[Collected data]
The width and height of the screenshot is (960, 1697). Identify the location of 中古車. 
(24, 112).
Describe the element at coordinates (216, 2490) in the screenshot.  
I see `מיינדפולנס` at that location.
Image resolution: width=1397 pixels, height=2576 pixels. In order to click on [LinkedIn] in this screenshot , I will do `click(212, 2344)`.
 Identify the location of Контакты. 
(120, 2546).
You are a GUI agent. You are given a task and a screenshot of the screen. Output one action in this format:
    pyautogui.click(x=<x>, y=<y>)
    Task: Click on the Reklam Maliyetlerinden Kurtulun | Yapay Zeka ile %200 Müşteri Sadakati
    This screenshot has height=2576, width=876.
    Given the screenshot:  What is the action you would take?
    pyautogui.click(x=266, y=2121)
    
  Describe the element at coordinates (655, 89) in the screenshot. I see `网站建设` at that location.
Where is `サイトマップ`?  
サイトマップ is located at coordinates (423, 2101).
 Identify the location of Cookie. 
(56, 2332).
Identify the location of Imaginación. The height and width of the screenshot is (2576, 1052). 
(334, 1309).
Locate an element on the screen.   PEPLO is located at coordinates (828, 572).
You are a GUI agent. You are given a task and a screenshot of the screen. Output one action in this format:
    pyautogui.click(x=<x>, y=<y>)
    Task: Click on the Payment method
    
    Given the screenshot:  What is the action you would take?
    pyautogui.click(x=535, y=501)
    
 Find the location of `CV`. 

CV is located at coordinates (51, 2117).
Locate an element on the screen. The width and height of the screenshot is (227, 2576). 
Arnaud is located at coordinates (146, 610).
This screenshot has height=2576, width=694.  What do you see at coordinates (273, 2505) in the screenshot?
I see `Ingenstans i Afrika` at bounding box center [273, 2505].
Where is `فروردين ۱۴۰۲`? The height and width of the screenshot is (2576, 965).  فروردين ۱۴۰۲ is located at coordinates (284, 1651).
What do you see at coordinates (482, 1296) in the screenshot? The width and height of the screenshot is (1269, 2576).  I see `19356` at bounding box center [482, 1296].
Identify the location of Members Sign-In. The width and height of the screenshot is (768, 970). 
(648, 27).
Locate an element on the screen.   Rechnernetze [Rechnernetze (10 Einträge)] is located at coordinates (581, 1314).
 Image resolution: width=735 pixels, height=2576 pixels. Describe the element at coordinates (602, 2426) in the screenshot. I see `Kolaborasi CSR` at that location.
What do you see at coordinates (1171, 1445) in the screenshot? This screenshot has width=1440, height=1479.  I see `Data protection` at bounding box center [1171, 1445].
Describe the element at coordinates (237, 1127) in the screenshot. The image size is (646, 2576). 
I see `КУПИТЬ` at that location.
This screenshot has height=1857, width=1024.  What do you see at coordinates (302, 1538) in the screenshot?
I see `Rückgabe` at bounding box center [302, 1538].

▶ Task to carry out: Reproduce all of the data above, exactly and without omission.

▶ Answer below:
The width and height of the screenshot is (960, 1697). Identify the location of 中古車. 
(24, 112).
Describe the element at coordinates (216, 2490) in the screenshot.  
I see `מיינדפולנס` at that location.
Image resolution: width=1397 pixels, height=2576 pixels. In order to click on [LinkedIn] in this screenshot , I will do `click(212, 2344)`.
 Identify the location of Контакты. 
(120, 2546).
You are a GUI agent. You are given a task and a screenshot of the screen. Output one action in this format:
    pyautogui.click(x=<x>, y=<y>)
    Task: Click on the Reklam Maliyetlerinden Kurtulun | Yapay Zeka ile %200 Müşteri Sadakati
    This screenshot has height=2576, width=876.
    Given the screenshot:  What is the action you would take?
    pyautogui.click(x=266, y=2121)
    
  Describe the element at coordinates (655, 89) in the screenshot. I see `网站建设` at that location.
Where is `サイトマップ`?  
サイトマップ is located at coordinates (423, 2101).
 Identify the location of Cookie. 
(56, 2332).
Identify the location of Imaginación. The height and width of the screenshot is (2576, 1052). 
(334, 1309).
Locate an element on the screen.   PEPLO is located at coordinates (828, 572).
You are a GUI agent. You are given a task and a screenshot of the screen. Output one action in this format:
    pyautogui.click(x=<x>, y=<y>)
    Task: Click on the Payment method
    
    Given the screenshot:  What is the action you would take?
    pyautogui.click(x=535, y=501)
    
 Find the location of `CV`. 

CV is located at coordinates (51, 2117).
Locate an element on the screen. The width and height of the screenshot is (227, 2576). 
Arnaud is located at coordinates (146, 610).
This screenshot has height=2576, width=694.  What do you see at coordinates (273, 2505) in the screenshot?
I see `Ingenstans i Afrika` at bounding box center [273, 2505].
Where is `فروردين ۱۴۰۲`? The height and width of the screenshot is (2576, 965).  فروردين ۱۴۰۲ is located at coordinates (284, 1651).
What do you see at coordinates (482, 1296) in the screenshot? The width and height of the screenshot is (1269, 2576).  I see `19356` at bounding box center [482, 1296].
Identify the location of Members Sign-In. The width and height of the screenshot is (768, 970). 
(648, 27).
Locate an element on the screen.   Rechnernetze [Rechnernetze (10 Einträge)] is located at coordinates (581, 1314).
 Image resolution: width=735 pixels, height=2576 pixels. Describe the element at coordinates (602, 2426) in the screenshot. I see `Kolaborasi CSR` at that location.
What do you see at coordinates (1171, 1445) in the screenshot? This screenshot has width=1440, height=1479.  I see `Data protection` at bounding box center [1171, 1445].
Describe the element at coordinates (237, 1127) in the screenshot. The image size is (646, 2576). 
I see `КУПИТЬ` at that location.
This screenshot has height=1857, width=1024.  What do you see at coordinates (302, 1538) in the screenshot?
I see `Rückgabe` at bounding box center [302, 1538].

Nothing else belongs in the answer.